As alluded to above, in 1901, Williams returned to her birthplace. There, she submitted manuscripts to a London publisher. A number of her children’s stories saw print, as did her first novel The Late Returning which was published in 1902 and aimed at an adult audience. None of her adult novels sold well.

However, her ambition to make a living as an author propelled Williams. In 1914, Williams wrote a horror novel, The Thing in the Woods, about a werewolf in the Pennsylvania region. The Thing in the Woods was later republished in the US under the pseudonym “Harper Williams”.

By 1921, the family received permission to return to the United States. Pennsylvania Center for the Book states that Williams found inspiration in watching her children play with toys and animals. She began to reminiscence about her childhood. While staying at home with her children, Williams also became interested in the work of Walter de La Mare, a poet she believed wrote clearly from a child’s point of view. She so greatly admired his work that she later wrote an essay “De La Mare” in honor of him.

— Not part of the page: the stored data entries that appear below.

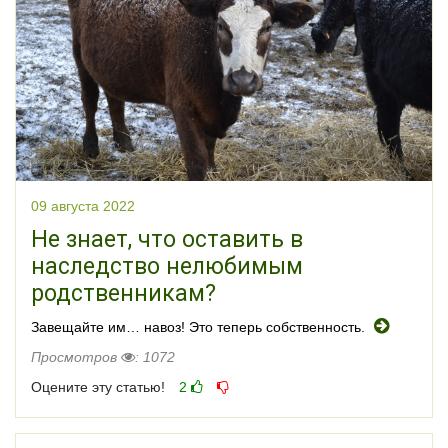
09 августа 2022
Не знает, что оставить в
наследство нелюбимым
родственникам?
Завещайте им… навоз! Это теперь собственность.
Просмотров
: 1072
Оцените эту статью!
2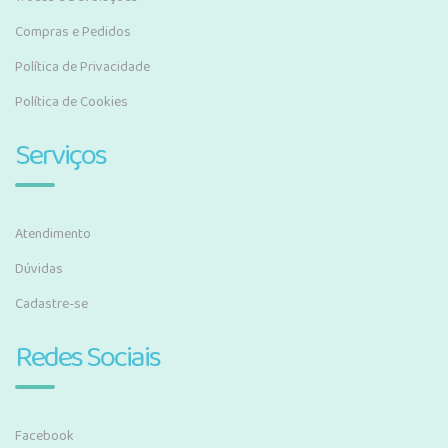
Compras e Pedidos
Política de Privacidade
Política de Cookies
Serviços
Atendimento
Dúvidas
Cadastre-se
Redes Sociais
Facebook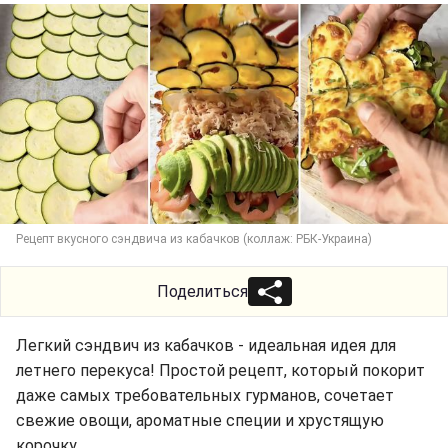
Рецепт вкусного сэндвича из кабачков (коллаж: РБК-Украина)
Поделиться
Легкий сэндвич из кабачков - идеальная идея для
летнего перекуса! Простой рецепт, который покорит
даже самых требовательных гурманов, сочетает
свежие овощи, ароматные специи и хрустящую
корочку.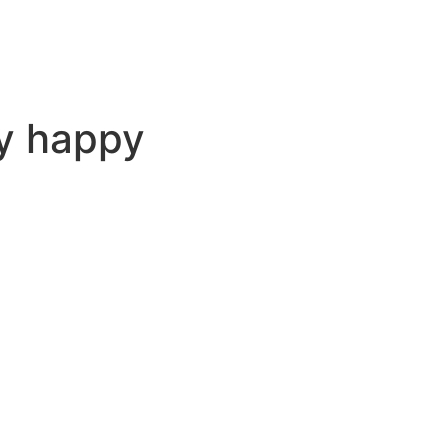
y happy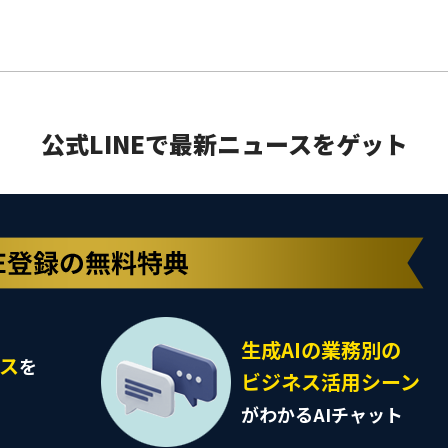
公式LINEで最新ニュースをゲット
生成AIの業務別の
ース
を
ビジネス活用シーン
がわかるAIチャット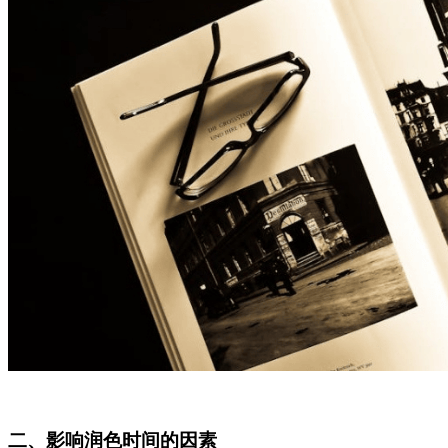
二、影响润色时间的因素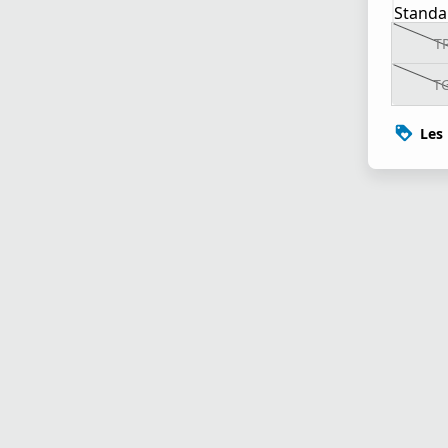
Standa
T
T
Les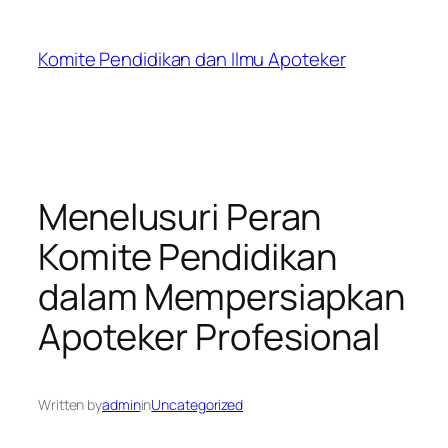
Skip
to
Komite Pendidikan dan Ilmu Apoteker
content
Menelusuri Peran
Komite Pendidikan
dalam Mempersiapkan
Apoteker Profesional
Written by
admin
in
Uncategorized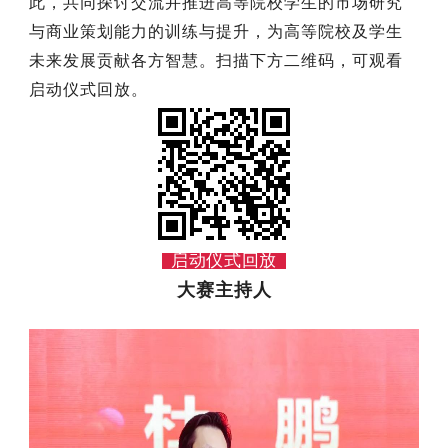
此，共同探讨交流并推进高等院校学生的市场研究
与商业策划能力的训练与提升，为高等院校及学生
未来发展贡献各方智慧。扫描下方二维码，可观看
启动仪式回放。
启动仪式回放
大赛主持人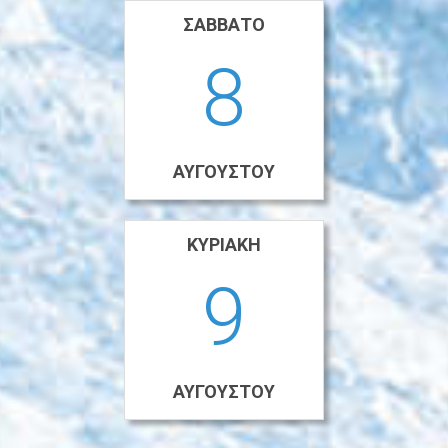
ΣΆΒΒΑΤΟ
8
ΑΥΓΟΎΣΤΟΥ
ΚΥΡΙΑΚΉ
9
ΑΥΓΟΎΣΤΟΥ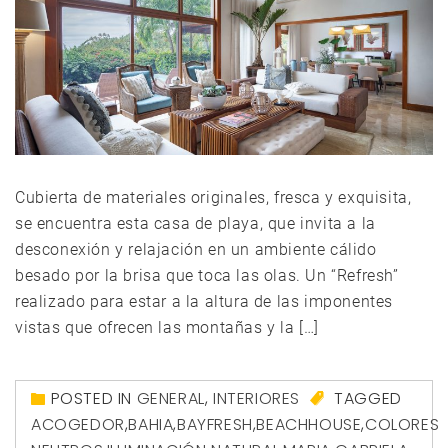
Cubierta de materiales originales, fresca y exquisita,
se encuentra esta casa de playa, que invita a la
desconexión y relajación en un ambiente cálido
besado por la brisa que toca las olas. Un “Refresh”
realizado para estar a la altura de las imponentes
vistas que ofrecen las montañas y la […]
POSTED IN
GENERAL
,
INTERIORES
TAGGED
ACOGEDOR
,
BAHIA
,
BAYFRESH
,
BEACHHOUSE
,
COLORES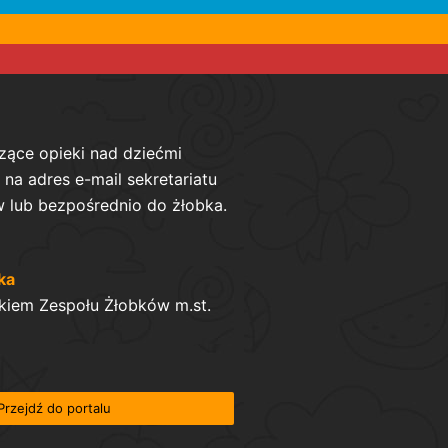
zące opieki nad dziećmi
na adres e-mail sekretariatu
 lub bezpośrednio do żłobka.
ka
kiem Zespołu Żłobków m.st.
Przejdź do portalu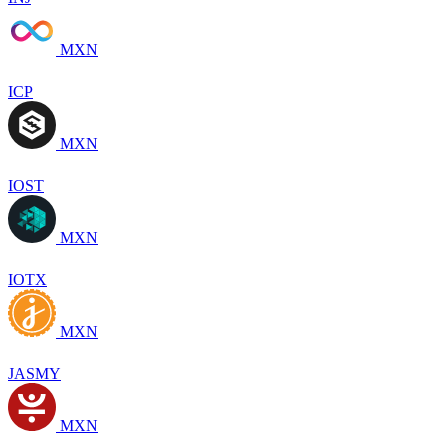
MXN
ICP
MXN
IOST
MXN
IOTX
MXN
JASMY
MXN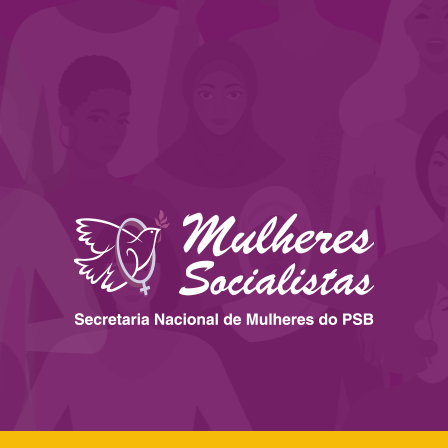
 ESTADOS
IMPRENSA
LEGISLAÇÃO
BIBLIOTECA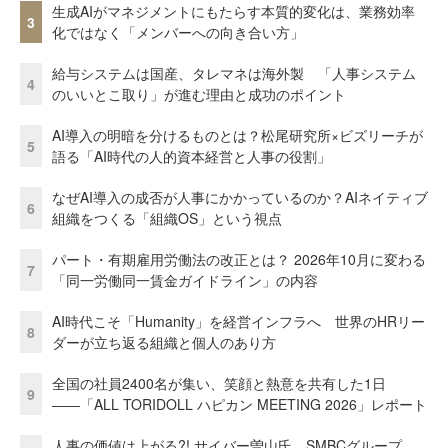
生成AIがマネジメントにもたらす本質的変化は、業務効率
3
化ではなく「メンバーへの向き合い方」
給与システムは国産、タレマネは海外製 「人事システム
4
のいいとこ取り」が進む理由と成功のポイント
AI導入の明暗を分けるものとは？松尾研究所×ビズリーチが
5
語る「AI時代の人的資本経営と人事の役割」
なぜAI導入の成否が人事にかかっているのか？AIネイティブ
6
組織をつくる「組織OS」という視点
パート・有期雇用労働法の改正とは？ 2026年10月に変わる
7
「同一労働同一賃金ガイドライン」の内容
AI時代こそ「Humanity」を経営インフラへ 世界のHRリー
8
ダーが立ち返る組織と個人のあり方
全国の社員2400名が集い、笑顔と熱意を共有した1日
9
――「ALL TORIDOLL ハピカン MEETING 2026」レポート
人事の価値は上がる?! サイバー曽山氏、SMBCグループ、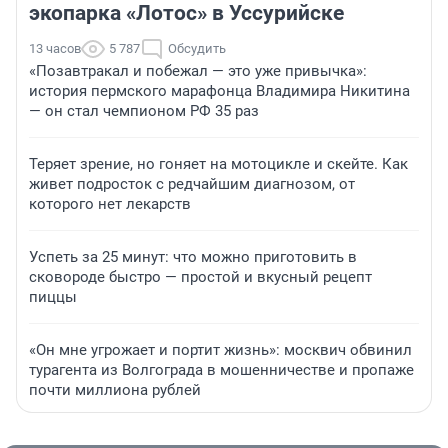
экопарка «Лотос» в Уссурийске
13 часов
5 787
Обсудить
«Позавтракал и побежал — это уже привычка»:
история пермского марафонца Владимира Никитина
— он стал чемпионом РФ 35 раз
Теряет зрение, но гоняет на мотоцикле и скейте. Как
живет подросток с редчайшим диагнозом, от
которого нет лекарств
Успеть за 25 минут: что можно приготовить в
сковороде быстро — простой и вкусный рецепт
пиццы
«Он мне угрожает и портит жизнь»: москвич обвинил
турагента из Волгограда в мошенничестве и пропаже
почти миллиона рублей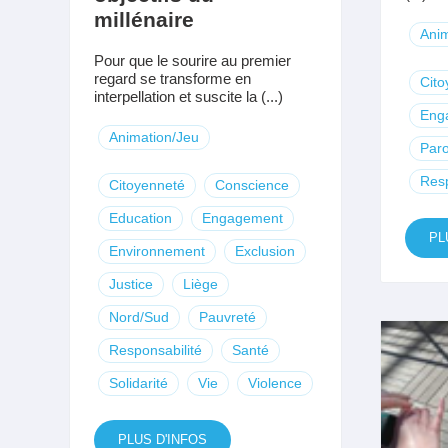
millénaire
Anim
Pour que le sourire au premier
regard se transforme en
Cito
interpellation et suscite la (...)
Eng
Animation/Jeu
Paro
Resp
Citoyenneté
Conscience
Education
Engagement
PL
Environnement
Exclusion
Justice
Liège
Nord/Sud
Pauvreté
Responsabilité
Santé
Solidarité
Vie
Violence
PLUS D'INFOS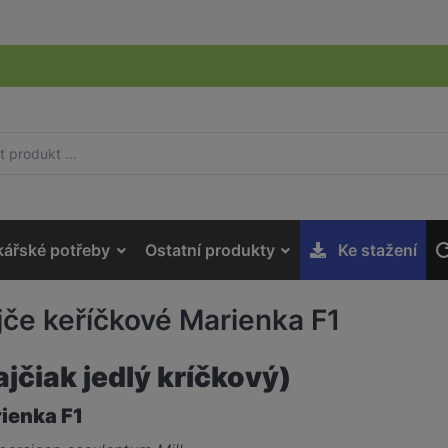
kářské potřeby
Ostatní produkty
Ke stažení
jče keříčkové Marienka F1
ajčiak jedlý kríčkový)
ienka F1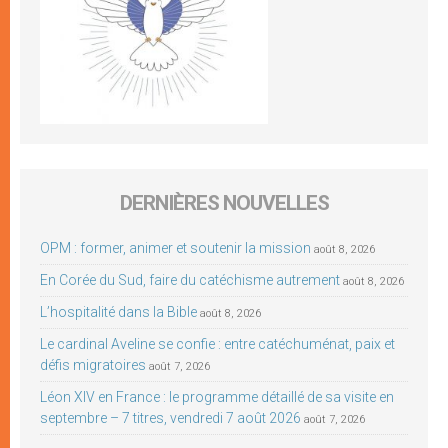
DERNIÈRES NOUVELLES
OPM : former, animer et soutenir la mission
août 8, 2026
En Corée du Sud, faire du catéchisme autrement
août 8, 2026
L’hospitalité dans la Bible
août 8, 2026
Le cardinal Aveline se confie : entre catéchuménat, paix et
défis migratoires
août 7, 2026
Léon XIV en France : le programme détaillé de sa visite en
septembre – 7 titres, vendredi 7 août 2026
août 7, 2026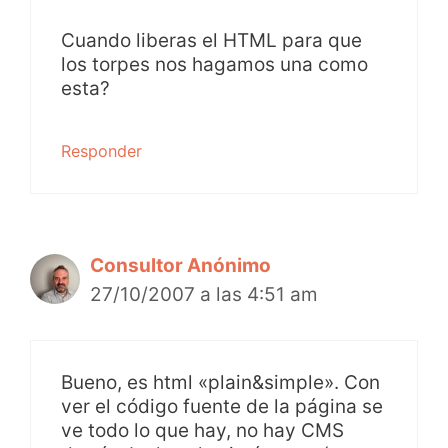
Cuando liberas el HTML para que
los torpes nos hagamos una como
esta?
Responder
Consultor Anónimo
27/10/2007 a las 4:51 am
Bueno, es html «plain&simple». Con
ver el código fuente de la página se
ve todo lo que hay, no hay CMS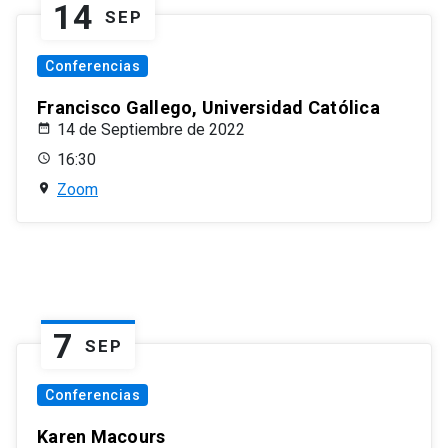
14
SEP
Conferencias
Francisco Gallego, Universidad Católica
14 de Septiembre de 2022
16:30
Zoom
7
SEP
Conferencias
Karen Macours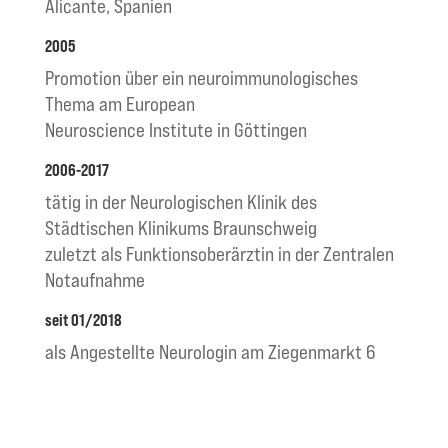
Alicante, Spanien
2005
Promotion über ein neuroimmunologisches
Thema am European
Neuroscience Institute in Göttingen
2006-2017
tätig in der Neurologischen Klinik des
Städtischen Klinikums Braunschweig
zuletzt als Funktionsoberärztin in der Zentralen
Notaufnahme
seit 01/2018
als Angestellte Neurologin am Ziegenmarkt 6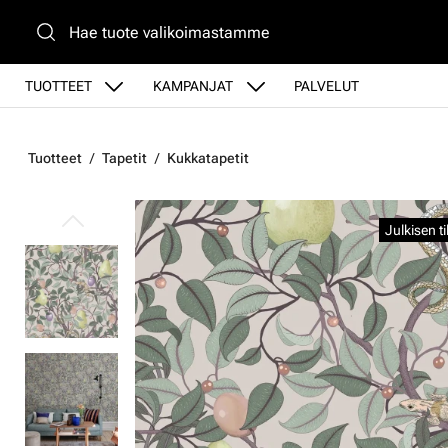
Siirry pääsisältöön
TUOTTEET
KAMPANJAT
PALVELUT
Tuotteet
Tapetit
Kukkatapetit
Ohita kuvat
Julkisen t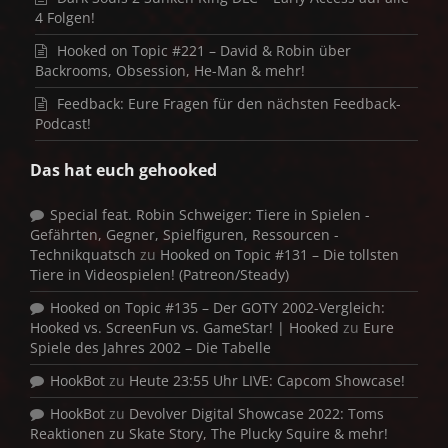
4 Folgen!
Hooked on Topic #221 – David & Robin über
Backrooms, Obsession, He-Man & mehr!
Feedback: Eure Fragen für den nächsten Feedback-
Podcast!
Das hat euch gehooked
Special feat. Robin Schweiger: Tiere in Spielen -
Gefährten, Gegner, Spielfiguren, Ressourcen -
Technikquatsch
zu
Hooked on Topic #131 – Die tollsten
Tiere in Videospielen! (Patreon/Steady)
Hooked on Topic #135 – Der GOTY 2002-Vergleich:
Hooked vs. ScreenFun vs. GameStar! | Hooked
zu
Eure
Spiele des Jahres 2002 – Die Tabelle
HookBot
zu
Heute 23:55 Uhr LIVE: Capcom Showcase!
HookBot
zu
Devolver Digital Showcase 2022: Toms
Reaktionen zu Skate Story, The Plucky Squire & mehr!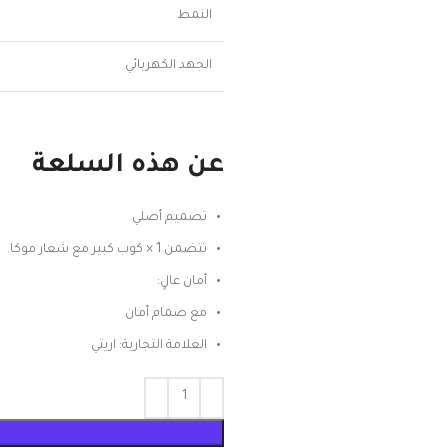
النمط
الجهد الكهربائي
عن هذه السلعة
تصميم أصلي
تتضمن 1 × كوب كبير مع شعار موكا.
أمان عالٍ:
مع صمام أمان
العلامة التجارية: اريتي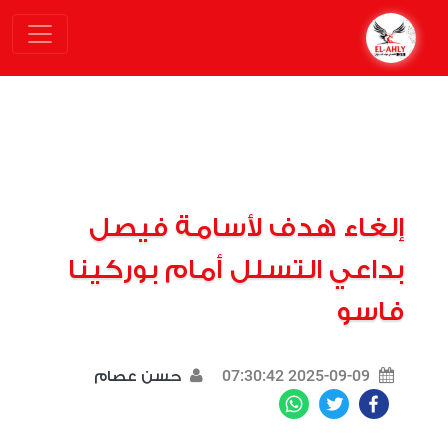
إلغاء هدف لأسامة فيصل
بداعي التسلل أمام بوركينا
فاسو
2025-09-09 07:30:42
حسن عصام
WhatsApp
Twitter
Facebook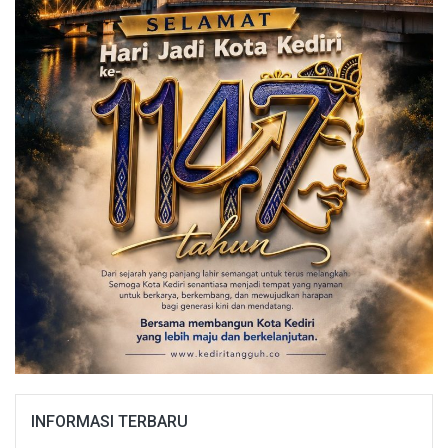
INFORMASI TERBARU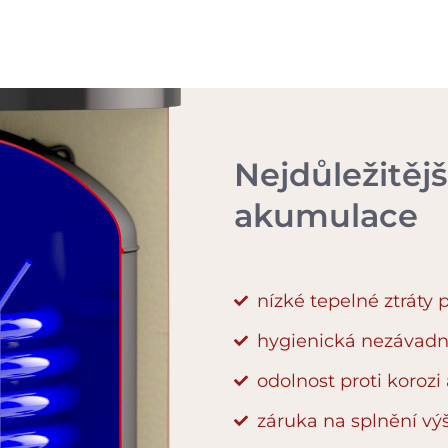
Nejdůležitěj
akumulace
nízké tepelné ztráty
hygienická nezávadn
odolnost proti korozi 
záruka na splnění výš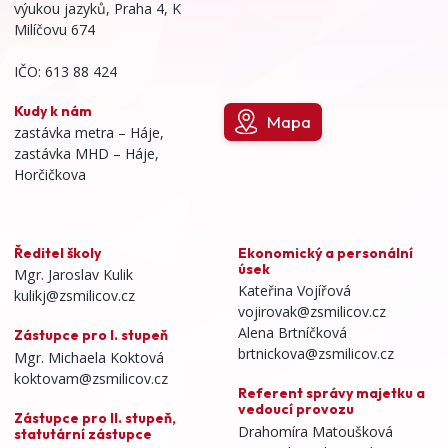
výukou jazyků, Praha 4, K
Milíčovu 674
IČO: 613 88 424
Kudy k nám
Mapa
zastávka metra – Háje,
zastávka MHD – Háje,
Horčičkova
Ředitel školy
Ekonomický a personální
úsek
Mgr. Jaroslav Kulik
Kateřina Vojířová
kulikj@zsmilicov.cz
vojirovak@zsmilicov.cz
Alena Brtníčková
Zástupce pro I. stupeň
brtnickova@zsmilicov.cz
Mgr. Michaela Koktová
koktovam@zsmilicov.cz
Referent správy majetku a
vedoucí provozu
Zástupce pro II. stupeň,
Drahomíra Matoušková
statutární zástupce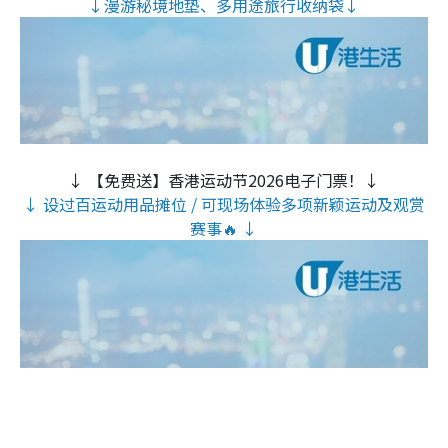
↓漫游秘境地垫、多用途旅行收纳袋↓
↓ 【免费送】香港运动节2026电子门票！↓
↓ 设过百运动用品摊位 / 可现场体验多项新颖运动及观赏
赛事🔥 ↓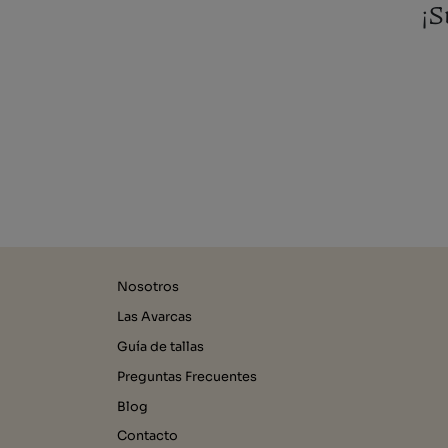
¡S
Nosotros
Las Avarcas
Guía de tallas
Preguntas Frecuentes
Blog
Contacto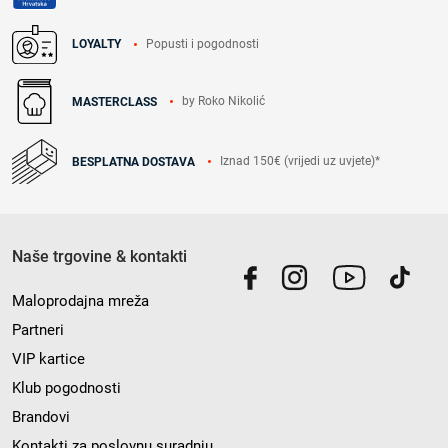
Popusti i pogodnosti
LOYALTY
by Roko Nikolić
MASTERCLASS
Iznad 150€ (vrijedi uz uvjete)*
BESPLATNA DOSTAVA
Naše trgovine & kontakti
Maloprodajna mreža
Partneri
VIP kartice
Klub pogodnosti
Brandovi
Kontakti za poslovnu suradnju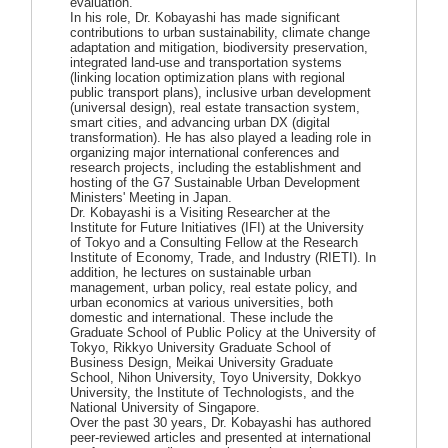
evaluation.
In his role, Dr. Kobayashi has made significant
contributions to urban sustainability, climate change
adaptation and mitigation, biodiversity preservation,
integrated land-use and transportation systems
(linking location optimization plans with regional
public transport plans), inclusive urban development
(universal design), real estate transaction system,
smart cities, and advancing urban DX (digital
transformation). He has also played a leading role in
organizing major international conferences and
research projects, including the establishment and
hosting of the G7 Sustainable Urban Development
Ministers' Meeting in Japan.
Dr. Kobayashi is a Visiting Researcher at the
Institute for Future Initiatives (IFI) at the University
of Tokyo and a Consulting Fellow at the Research
Institute of Economy, Trade, and Industry (RIETI). In
addition, he lectures on sustainable urban
management, urban policy, real estate policy, and
urban economics at various universities, both
domestic and international. These include the
Graduate School of Public Policy at the University of
Tokyo, Rikkyo University Graduate School of
Business Design, Meikai University Graduate
School, Nihon University, Toyo University, Dokkyo
University, the Institute of Technologists, and the
National University of Singapore.
Over the past 30 years, Dr. Kobayashi has authored
peer-reviewed articles and presented at international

The Velveteen Rabbit or How Toys Become Real was her first American work. While it remains her most famous, Williams did write numerous other children’s books. Her son becoming the namesake of one of them, 1925’s Poor Cecco: The Wonderful Story of a Wonderful Wooden Dog Who Was the Jolliest Toy in the House Until He Went Out to Explore the World. A return to more sober themes marks other popular works by Williams, such as The Little Wooden Doll, illustrated by her daughter. Each year, for the remaining two decades of her life, Williams produced numerous books and short stories. Most of them continued her preoccupation with toys coming to life and the ability of inanimate objects and animals to express human emotions and feelings.

However, Williams also interspersed her children’s books with novels for young adults. These all featured young people who were in one way or another alienated from mainstream society. One of those books, Winterbound, about two teenage girls who are called upon to assume adult responsibilities in caring for their young siblings, won the 1937 Newbery Medal.

In 1939, as her native Britain entered World War II, Bianco began to include patriotic themes and references to European history in her works. Her final book, 1944’s Forward Commandos!, was a story of wartime heroism, which included as one of its characters a black soldier. Wikipedia points out that acknowledging the contribution of African-Americans to the war effort was extremely rare in literary output of the time and that fact was noted in the book’s reviews.

As Forward Commandos! went on sale, Williams became ill. After three days in the hospital, died at the age of 63, having penned more than twenty titles.